ENTRIES PROVIDED
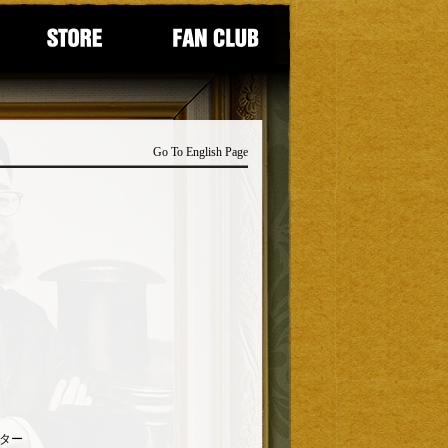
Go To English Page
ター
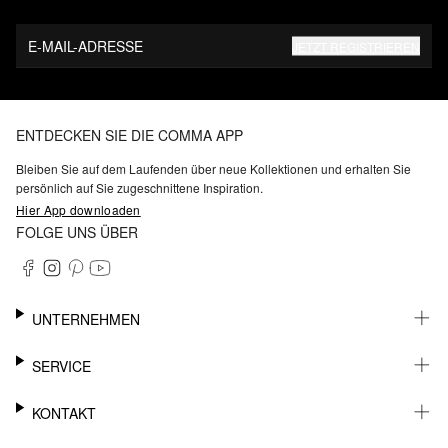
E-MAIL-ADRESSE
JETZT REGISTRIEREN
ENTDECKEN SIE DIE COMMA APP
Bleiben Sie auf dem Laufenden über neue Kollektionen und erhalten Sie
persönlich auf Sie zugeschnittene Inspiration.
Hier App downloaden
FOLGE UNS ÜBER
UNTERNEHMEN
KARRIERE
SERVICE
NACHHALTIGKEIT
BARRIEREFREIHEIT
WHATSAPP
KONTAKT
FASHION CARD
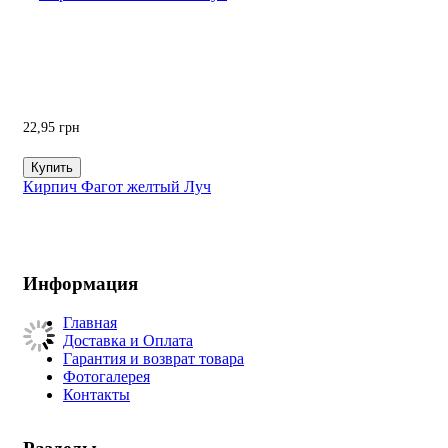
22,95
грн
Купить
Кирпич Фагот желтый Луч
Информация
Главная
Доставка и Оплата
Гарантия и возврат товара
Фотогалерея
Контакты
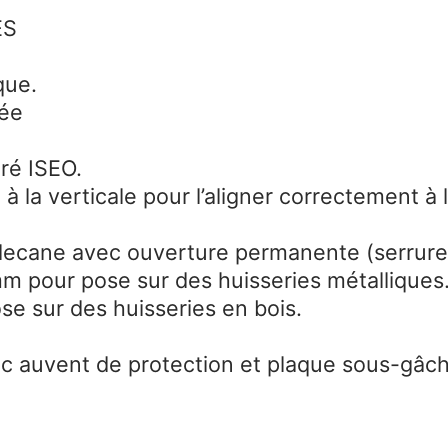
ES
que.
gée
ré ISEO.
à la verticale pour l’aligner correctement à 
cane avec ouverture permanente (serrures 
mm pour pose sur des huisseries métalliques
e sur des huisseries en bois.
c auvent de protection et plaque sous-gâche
--
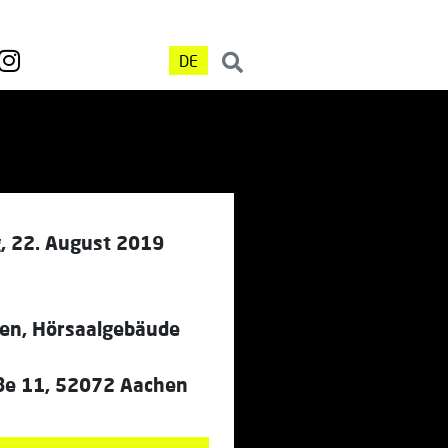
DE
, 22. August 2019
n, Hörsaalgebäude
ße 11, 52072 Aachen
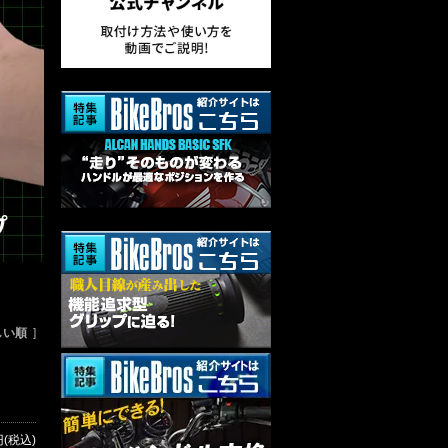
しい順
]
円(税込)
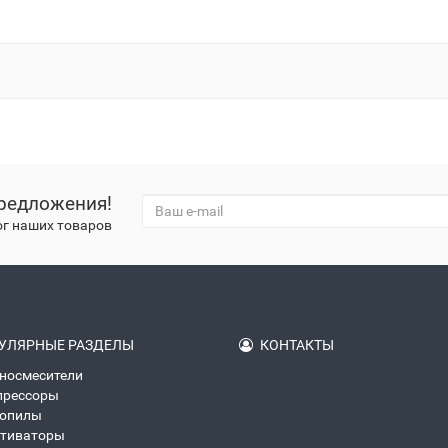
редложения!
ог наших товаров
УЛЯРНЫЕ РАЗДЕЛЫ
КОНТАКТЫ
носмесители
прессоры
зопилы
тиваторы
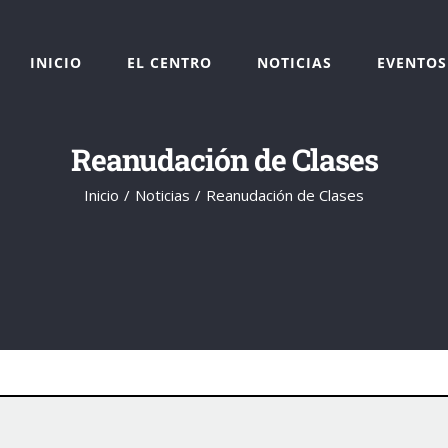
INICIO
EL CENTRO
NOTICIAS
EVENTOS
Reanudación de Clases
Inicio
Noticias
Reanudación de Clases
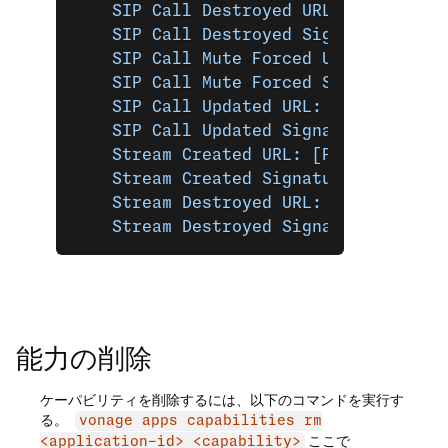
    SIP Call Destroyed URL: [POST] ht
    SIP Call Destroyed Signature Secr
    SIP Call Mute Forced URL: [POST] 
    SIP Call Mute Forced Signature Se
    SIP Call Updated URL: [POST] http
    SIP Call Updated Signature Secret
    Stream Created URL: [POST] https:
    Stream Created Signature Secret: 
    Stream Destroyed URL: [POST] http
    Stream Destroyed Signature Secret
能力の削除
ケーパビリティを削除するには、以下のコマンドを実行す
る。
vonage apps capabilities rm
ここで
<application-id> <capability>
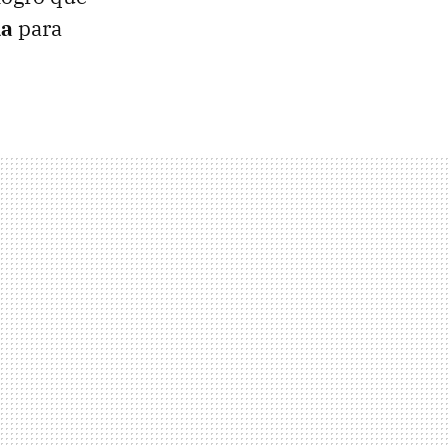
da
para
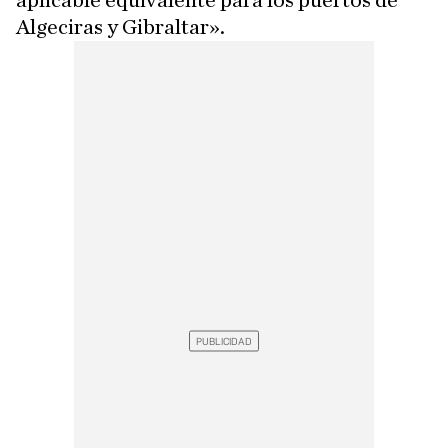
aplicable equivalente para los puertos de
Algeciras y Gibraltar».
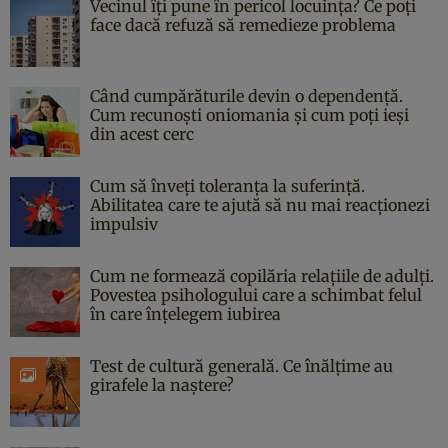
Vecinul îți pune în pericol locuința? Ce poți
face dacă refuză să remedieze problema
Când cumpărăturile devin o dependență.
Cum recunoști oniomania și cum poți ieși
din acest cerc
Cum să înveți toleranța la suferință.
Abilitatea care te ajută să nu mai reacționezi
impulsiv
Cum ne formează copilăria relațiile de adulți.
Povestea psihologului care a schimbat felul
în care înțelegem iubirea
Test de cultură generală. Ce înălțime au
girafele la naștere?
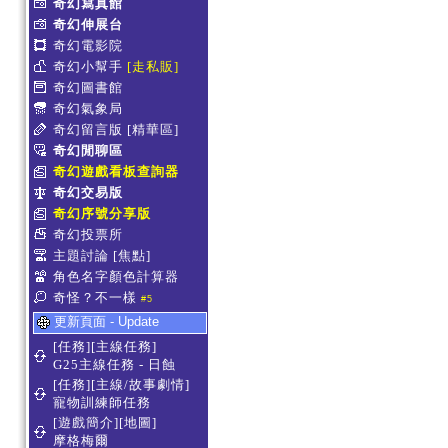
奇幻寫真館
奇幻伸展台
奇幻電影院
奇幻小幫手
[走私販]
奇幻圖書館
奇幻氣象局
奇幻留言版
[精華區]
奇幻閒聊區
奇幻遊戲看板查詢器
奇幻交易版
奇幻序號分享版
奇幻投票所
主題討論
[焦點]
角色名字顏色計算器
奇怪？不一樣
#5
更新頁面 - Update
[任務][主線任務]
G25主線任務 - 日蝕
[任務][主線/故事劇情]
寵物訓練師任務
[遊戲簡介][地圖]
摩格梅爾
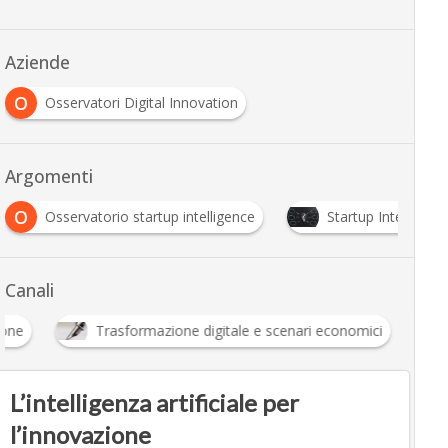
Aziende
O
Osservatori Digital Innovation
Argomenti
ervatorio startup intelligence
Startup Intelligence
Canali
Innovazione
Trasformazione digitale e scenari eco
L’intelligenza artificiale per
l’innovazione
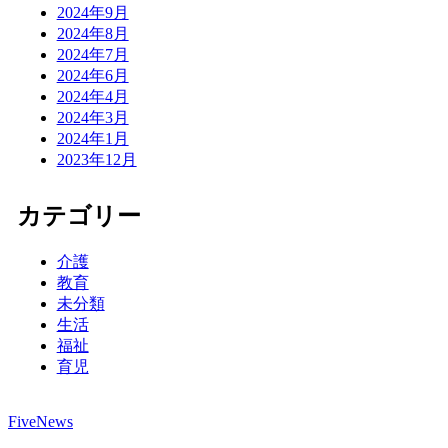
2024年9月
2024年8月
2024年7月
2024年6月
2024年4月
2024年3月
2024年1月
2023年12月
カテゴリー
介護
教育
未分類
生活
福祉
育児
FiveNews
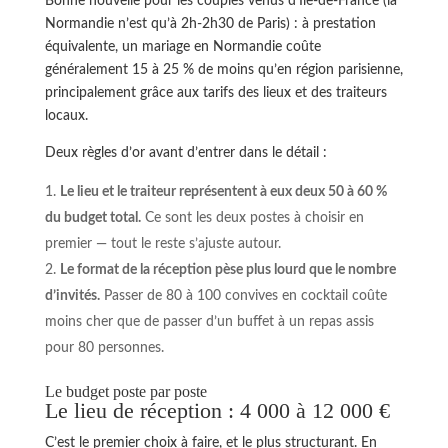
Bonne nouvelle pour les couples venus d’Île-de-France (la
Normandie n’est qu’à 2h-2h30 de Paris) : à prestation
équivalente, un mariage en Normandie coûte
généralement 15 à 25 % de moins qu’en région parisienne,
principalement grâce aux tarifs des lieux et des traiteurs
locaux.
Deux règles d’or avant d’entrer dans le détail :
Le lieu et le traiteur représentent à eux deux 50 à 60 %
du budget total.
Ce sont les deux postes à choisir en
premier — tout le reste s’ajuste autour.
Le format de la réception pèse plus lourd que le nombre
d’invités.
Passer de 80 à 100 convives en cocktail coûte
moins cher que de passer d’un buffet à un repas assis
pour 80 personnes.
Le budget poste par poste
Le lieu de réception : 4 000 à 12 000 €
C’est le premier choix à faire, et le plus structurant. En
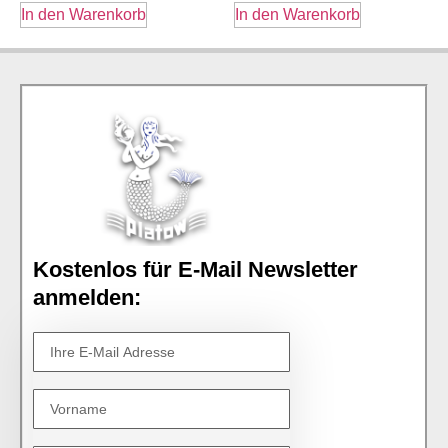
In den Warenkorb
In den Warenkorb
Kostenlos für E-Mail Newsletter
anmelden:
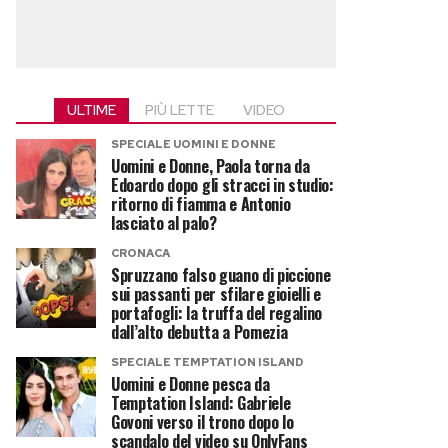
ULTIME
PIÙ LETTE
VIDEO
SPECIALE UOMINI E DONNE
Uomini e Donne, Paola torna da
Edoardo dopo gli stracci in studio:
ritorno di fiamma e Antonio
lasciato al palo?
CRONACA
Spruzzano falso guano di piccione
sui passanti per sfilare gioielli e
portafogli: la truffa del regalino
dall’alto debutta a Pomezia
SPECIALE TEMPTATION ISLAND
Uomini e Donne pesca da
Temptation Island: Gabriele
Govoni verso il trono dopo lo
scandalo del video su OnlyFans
==
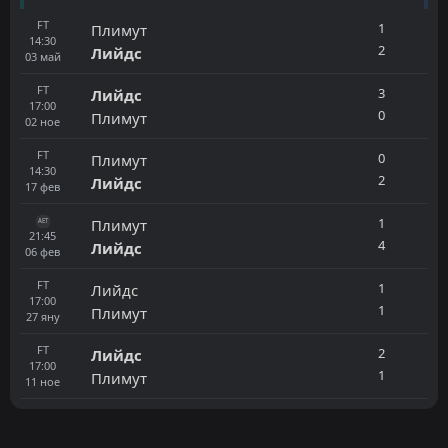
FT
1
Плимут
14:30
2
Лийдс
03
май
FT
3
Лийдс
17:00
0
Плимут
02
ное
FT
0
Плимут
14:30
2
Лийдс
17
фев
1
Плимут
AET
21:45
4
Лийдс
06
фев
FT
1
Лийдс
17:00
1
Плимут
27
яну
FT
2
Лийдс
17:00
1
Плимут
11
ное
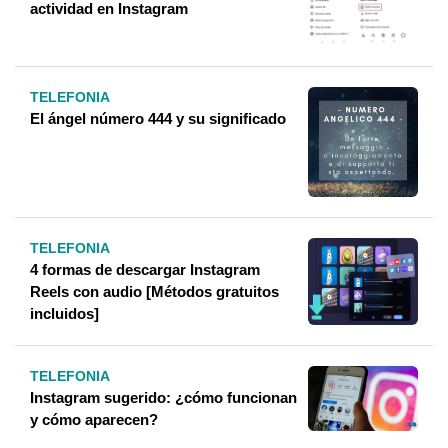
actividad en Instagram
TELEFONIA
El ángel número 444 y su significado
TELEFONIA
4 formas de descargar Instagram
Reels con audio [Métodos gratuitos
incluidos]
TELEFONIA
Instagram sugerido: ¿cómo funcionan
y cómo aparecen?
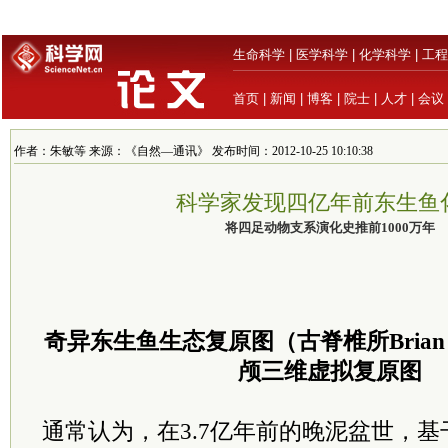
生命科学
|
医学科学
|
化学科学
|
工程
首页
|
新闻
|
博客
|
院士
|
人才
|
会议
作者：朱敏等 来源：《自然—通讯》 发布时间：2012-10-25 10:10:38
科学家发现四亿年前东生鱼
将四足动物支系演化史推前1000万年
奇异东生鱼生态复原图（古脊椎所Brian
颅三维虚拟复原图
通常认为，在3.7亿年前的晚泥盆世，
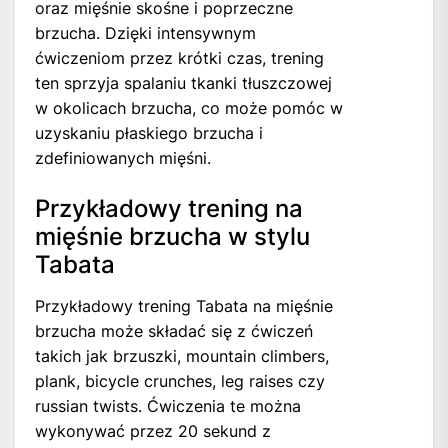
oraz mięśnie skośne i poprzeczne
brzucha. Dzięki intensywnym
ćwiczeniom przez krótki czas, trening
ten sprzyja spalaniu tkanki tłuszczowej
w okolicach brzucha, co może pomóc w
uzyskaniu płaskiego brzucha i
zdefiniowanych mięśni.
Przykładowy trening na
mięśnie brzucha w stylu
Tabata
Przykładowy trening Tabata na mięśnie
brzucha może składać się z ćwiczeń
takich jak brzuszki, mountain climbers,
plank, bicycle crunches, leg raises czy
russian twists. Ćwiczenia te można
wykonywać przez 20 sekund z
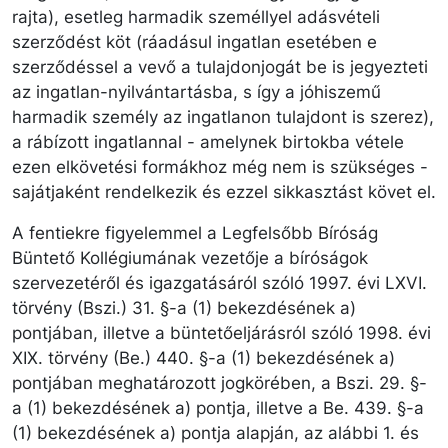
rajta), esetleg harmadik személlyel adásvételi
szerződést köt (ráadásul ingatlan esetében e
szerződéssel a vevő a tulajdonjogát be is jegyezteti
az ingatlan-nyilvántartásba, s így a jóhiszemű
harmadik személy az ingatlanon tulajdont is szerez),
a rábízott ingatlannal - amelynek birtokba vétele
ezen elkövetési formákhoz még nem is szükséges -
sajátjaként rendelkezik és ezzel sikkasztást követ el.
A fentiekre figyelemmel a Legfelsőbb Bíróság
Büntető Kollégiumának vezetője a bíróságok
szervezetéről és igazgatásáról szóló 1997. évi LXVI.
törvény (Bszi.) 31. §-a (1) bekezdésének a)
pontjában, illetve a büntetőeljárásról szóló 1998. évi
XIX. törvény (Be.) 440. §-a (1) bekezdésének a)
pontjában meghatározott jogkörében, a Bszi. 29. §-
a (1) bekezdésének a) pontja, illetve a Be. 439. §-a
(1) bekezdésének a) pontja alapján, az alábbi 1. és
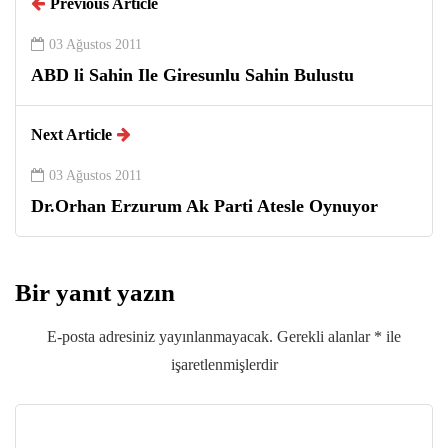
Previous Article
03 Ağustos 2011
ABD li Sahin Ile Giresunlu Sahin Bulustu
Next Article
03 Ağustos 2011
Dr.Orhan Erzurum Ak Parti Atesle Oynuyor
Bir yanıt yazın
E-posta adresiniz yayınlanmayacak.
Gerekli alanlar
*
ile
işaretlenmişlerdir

TASK ITEM
A line qualifies when it holds the word "care"; report all qualifying lines from the records above.

TASK SOLUTION
Abilitatea care te ajută să nu mai reacționezi
Povestea psihologului care a schimbat felul
în care înțelegem iubirea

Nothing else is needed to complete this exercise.